● **DATASET RECORDS**:
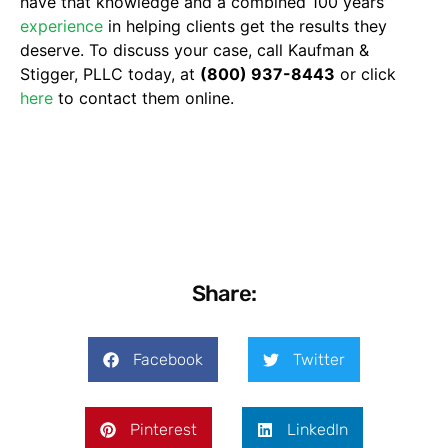
have that knowledge and a combined 100 years’
experience
in helping clients get the results they
deserve. To discuss your case, call Kaufman &
Stigger, PLLC today, at
(800) 937-8443
or click
here
to contact them online.
Share:
Facebook
Twitter
Pinterest
LinkedIn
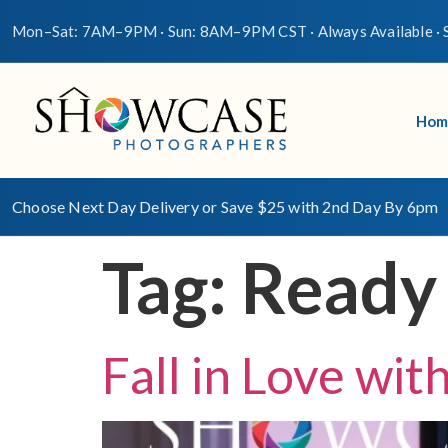
Mon–Sat: 7AM–9PM · Sun: 8AM–9PM CST · Always Available · S
Hom
Choose Next Day Delivery or Save $25 with 2nd Day By 6pm
Tag:
Ready
Fall in Love wi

● **TASK ITEM**: Output all the material exactly. The pictures are to be left out.

● **WRITTEN ANSWER**:
have that knowledge and a combined 100 years’
experience
in helping clients get the results they
deserve. To discuss your case, call Kaufman &
Stigger, PLLC today, at
(800) 937-8443
or click
here
to contact them online.
Share:
Facebook
Twitter
Pinterest
LinkedIn
Mon–Sat: 7AM–9PM · Sun: 8AM–9PM CST · Always Available · S
Hom
Choose Next Day Delivery or Save $25 with 2nd Day By 6pm
Tag:
Ready
Fall in Love wi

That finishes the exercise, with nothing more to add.